Welcome to Saint Herman's, Hudson, Ohio

This blog is a partial compilation of the messages, texts, readings, and prayers from our small mission community. We pray that it will be used by our own people, to their edification. And if you happen by and are inclined to read, give the glory to God!

The blog title, "Will He Find Faith on the Earth?" is from Luke 18:8, the "Parable of the Persistent Widow." It overlays the icon of the Last Judgment, an historical event detailed in Matthew Chapter 25, for which we wait as we pray in the Nicean Creed.

We serve the Holy Orthodox cycle of services in contemporary English.

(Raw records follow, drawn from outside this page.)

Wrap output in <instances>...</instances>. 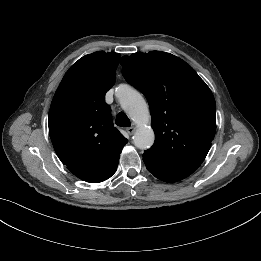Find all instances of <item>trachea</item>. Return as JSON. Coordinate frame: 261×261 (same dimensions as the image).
<instances>
[{"label":"trachea","mask_w":261,"mask_h":261,"mask_svg":"<svg viewBox=\"0 0 261 261\" xmlns=\"http://www.w3.org/2000/svg\"><path fill=\"white\" fill-rule=\"evenodd\" d=\"M116 125L120 127H129L131 123L127 115L123 112H120L116 117Z\"/></svg>","instance_id":"trachea-1"}]
</instances>
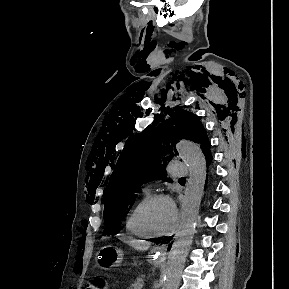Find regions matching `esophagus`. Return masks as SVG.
I'll return each mask as SVG.
<instances>
[{"label":"esophagus","instance_id":"1","mask_svg":"<svg viewBox=\"0 0 289 289\" xmlns=\"http://www.w3.org/2000/svg\"><path fill=\"white\" fill-rule=\"evenodd\" d=\"M157 250H159L161 252V255L165 257L167 254V245H161L157 248Z\"/></svg>","mask_w":289,"mask_h":289}]
</instances>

Under the omophorion of His Eminence Metropolitan Joseph of the Bulgarian Patriarchal Diocese of the USA, Canada and Australia, we worship at 5107 Darrow Road in Hudson, Ohio (44236). If you are in the area, please join us for worship!

Regular services include:
Sunday Divine Liturgy 10AM (Sept 1 - May 31)
930AM (June 1 - Aug 31)
Vespers each Saturday 6PM

We pray that you might join us for as many of these services as possible!

Thursday, September 25, 2014

The History of the Trisagion

We all know the hymn:

Holy God, Holy Mighty, Holy Immortal, have mercy on us!

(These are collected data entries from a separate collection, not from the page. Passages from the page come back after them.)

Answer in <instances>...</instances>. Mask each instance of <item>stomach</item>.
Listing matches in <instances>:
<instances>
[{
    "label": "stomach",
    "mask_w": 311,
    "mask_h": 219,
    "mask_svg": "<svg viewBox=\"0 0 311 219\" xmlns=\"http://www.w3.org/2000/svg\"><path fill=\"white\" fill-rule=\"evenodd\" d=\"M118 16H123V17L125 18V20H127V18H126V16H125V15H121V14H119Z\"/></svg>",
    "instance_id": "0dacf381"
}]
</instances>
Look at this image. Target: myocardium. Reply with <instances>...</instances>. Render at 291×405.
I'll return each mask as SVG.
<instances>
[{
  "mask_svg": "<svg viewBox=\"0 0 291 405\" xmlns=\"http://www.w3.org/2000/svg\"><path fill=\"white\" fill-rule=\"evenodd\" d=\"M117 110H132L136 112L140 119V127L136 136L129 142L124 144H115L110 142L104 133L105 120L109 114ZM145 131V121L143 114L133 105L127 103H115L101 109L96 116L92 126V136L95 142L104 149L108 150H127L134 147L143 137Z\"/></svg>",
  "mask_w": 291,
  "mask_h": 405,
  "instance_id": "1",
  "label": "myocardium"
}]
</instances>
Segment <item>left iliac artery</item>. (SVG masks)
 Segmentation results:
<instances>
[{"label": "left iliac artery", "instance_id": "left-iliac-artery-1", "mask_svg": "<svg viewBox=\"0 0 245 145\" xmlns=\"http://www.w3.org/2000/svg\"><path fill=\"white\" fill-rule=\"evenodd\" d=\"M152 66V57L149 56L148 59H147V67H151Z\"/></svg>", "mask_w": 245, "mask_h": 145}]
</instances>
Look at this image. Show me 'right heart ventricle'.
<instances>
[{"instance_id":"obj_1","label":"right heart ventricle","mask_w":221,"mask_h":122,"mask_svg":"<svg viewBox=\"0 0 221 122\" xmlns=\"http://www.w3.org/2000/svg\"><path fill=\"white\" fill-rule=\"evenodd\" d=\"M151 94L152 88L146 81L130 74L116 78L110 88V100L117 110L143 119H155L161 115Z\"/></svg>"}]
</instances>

We sing it at every Divine Liturgy.  It is prayed in the context of every Orthodox service.  It serves as the petition to God for those who have fallen asleep in the Lord, for there we even say that "We said a Trisagion for your beloved one" to comfort those who have lost a loved one.


But how many know the origin of the prayer?

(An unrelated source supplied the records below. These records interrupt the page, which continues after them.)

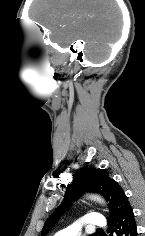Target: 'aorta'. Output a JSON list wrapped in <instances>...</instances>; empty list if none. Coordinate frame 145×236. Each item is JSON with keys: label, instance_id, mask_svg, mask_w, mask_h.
I'll return each instance as SVG.
<instances>
[{"label": "aorta", "instance_id": "aorta-1", "mask_svg": "<svg viewBox=\"0 0 145 236\" xmlns=\"http://www.w3.org/2000/svg\"><path fill=\"white\" fill-rule=\"evenodd\" d=\"M87 198L90 199V200L96 201V202H98V203H100V204H105L104 199L101 198V197L98 196V195H89V196H87Z\"/></svg>", "mask_w": 145, "mask_h": 236}]
</instances>
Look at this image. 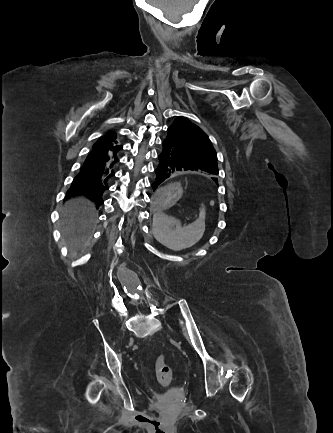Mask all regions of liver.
Wrapping results in <instances>:
<instances>
[{
  "instance_id": "liver-1",
  "label": "liver",
  "mask_w": 333,
  "mask_h": 433,
  "mask_svg": "<svg viewBox=\"0 0 333 433\" xmlns=\"http://www.w3.org/2000/svg\"><path fill=\"white\" fill-rule=\"evenodd\" d=\"M95 204L84 197L72 198L67 201L62 211V234L67 239L70 250L82 248L88 242L89 235L97 222Z\"/></svg>"
}]
</instances>
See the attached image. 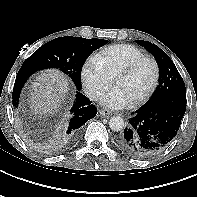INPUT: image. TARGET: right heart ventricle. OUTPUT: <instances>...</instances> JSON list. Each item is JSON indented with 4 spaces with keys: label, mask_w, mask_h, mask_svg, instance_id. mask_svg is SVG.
Segmentation results:
<instances>
[{
    "label": "right heart ventricle",
    "mask_w": 197,
    "mask_h": 197,
    "mask_svg": "<svg viewBox=\"0 0 197 197\" xmlns=\"http://www.w3.org/2000/svg\"><path fill=\"white\" fill-rule=\"evenodd\" d=\"M142 56H145V53L134 45L115 44L102 49L94 58L113 78L120 69Z\"/></svg>",
    "instance_id": "obj_1"
}]
</instances>
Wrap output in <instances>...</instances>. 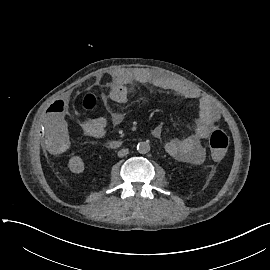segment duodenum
<instances>
[{
  "mask_svg": "<svg viewBox=\"0 0 270 270\" xmlns=\"http://www.w3.org/2000/svg\"><path fill=\"white\" fill-rule=\"evenodd\" d=\"M120 145H121V142L120 141H111L109 143V146L112 147V148L118 147Z\"/></svg>",
  "mask_w": 270,
  "mask_h": 270,
  "instance_id": "duodenum-1",
  "label": "duodenum"
}]
</instances>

To find out, we need to go back to the year 447.  During the reign of Emperor Theophilus, the city of Constantinople was plagued by persistent earthquakes for nearly four months.  The Emperor, and then Patriarch Proclus, called the people together into procession to pray to God for their safety.  While they were so gathered, the shaking of the ground increased dramatically.  The crowds witnessed a young boy ascending into the air, and all cried out with one voice, "Lord, have mercy!"

When the boy descended again, he was taken to the Patriarch.  He told of hearing choirs of angels singing, "Holy God, Holy Mighty, Holy Immortal, have mercy on us!"  He told the Patriarch that a voice commanded him to tell the Patriarch that the people gathered should make supplication to God in this way.  And so the Patriarch instructed the people to begin to chant the hymn.

And, immediately the ground stopped its shaking.  And, the child died!

The Empress Pulcheria asked the Patriarch to include this hymn thereafter into the Divine Liturgy, and it is for this reason that we find it there today.

Oh - do not weep for the child.  His being called by God was a double blessing.  In the first, he was granted grace to see and hear the glories of heaven.  And, for his purity, his faithfulness, and his obedience, he was again given grace to dwell within those joys immediately!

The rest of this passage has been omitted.